The opportunities that could come from activating the curb are bountiful. Ever been to a Sonic Drive-In restaurant? If a family of 6 can be fully fed in comfort in their car, why not push that model out to new horizons? Restaurants balancing the need to abide by COVID-19 mandates while trying to stay afloat during the winter could allow patrons to eat in their own cars, whether the cuisine is cheeseburgers or cheese platters. Office visitor management systems could become aware of guests before they even walk through the door. Neighboring stores in the same shopping center could detect the arrival of a guest for pickup, and cue up a coupon or deal through their own app. And landlords of retail or office would have a chance to gain an additional window of data into their occupiers themselves, and their occupiers guests and customers.
There are even farther reaching implications of turning the curb into a service center. Bus routes could be planned with built-in stops for particular purposes, like grocery pickup. This would allow people without reliable personal transportation to more efficiently pick up larger grocery orders. And perhaps one day, our vehicles themselves will adapt to facilitate the exchange of goods and services. I recently wrote about how the new Ford F-150 truck is designed to allow remote work from within it, with features like a center console that transforms into a desk space. And automated tailgate opening and closing already facilitates grocery pickup. In the next decade, if the risk of transmissible disease persists, these trends may evolve into cars and buses that are equipped to make eating, shopping, and working easier and more convenient, from the driver’s seat.

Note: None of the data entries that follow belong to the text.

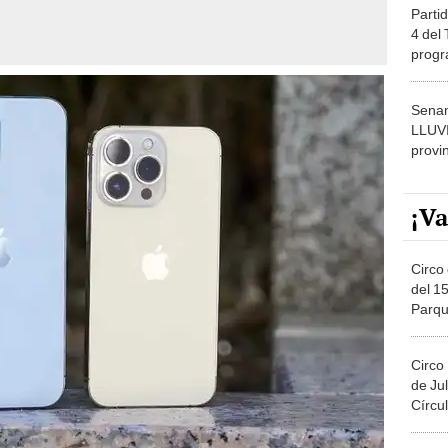
4 del
progr
dónde
Senam
LLUV
provi
¡Va
Circo 
del 15
Parqu
Migue
Circo
de Jul
Círcul
Circo
hone 13 Pro Max. Foto: Computer Hoy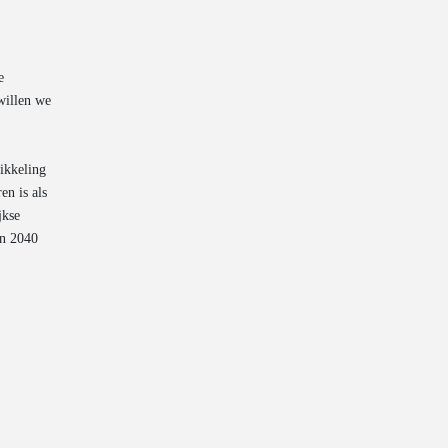
e
 willen we
ikkeling
en is als
jkse
en 2040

Think beyond existing parking lots. There are over four million miles of road in the country. Imagine if some or even much of that space turns into individual drive-in flex space cubicles or conference rooms. What kind of impact would that have on the office market? It may be hard to conceptualize now but with true self-driving technology becoming closer and closer to reality, it isn’t a pipe dream. Networked automobiles could more efficiently use less space, leaving us with the question of what to do with all of our highways and passing lanes. And when the day comes that your car knows right where the nearest “collaboration pullout” is, with its four parking spaces, secure wifi network and projector screen ready to go, why would you and your three teammates drive to the office for a 1-hour meeting when the road is 15 minutes closer to home?

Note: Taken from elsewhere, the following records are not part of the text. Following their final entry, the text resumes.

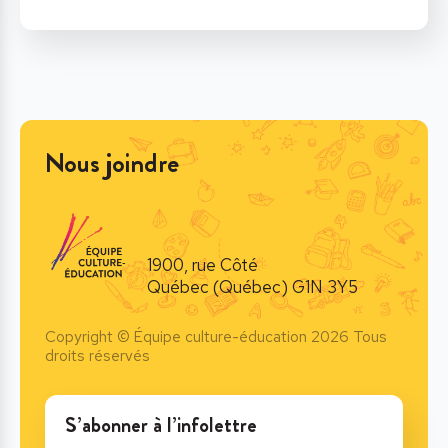
Nous joindre
1900, rue Côté
Québec (Québec) G1N 3Y5
Copyright © Équipe culture-éducation 2026 Tous
droits réservés
S’abonner à l’infolettre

It’s interesting to think about the relationship between our buildings and the systems and spaces that allow people to access them. The pandemic has brought this relationship into the limelight, as people everywhere learn anew how to access goods and services. Roads and cars may seem like the margins of user experience for all types of commercial spaces, but with new technologies and norms in 2020 and beyond, these margins are rapidly becoming the center of attention.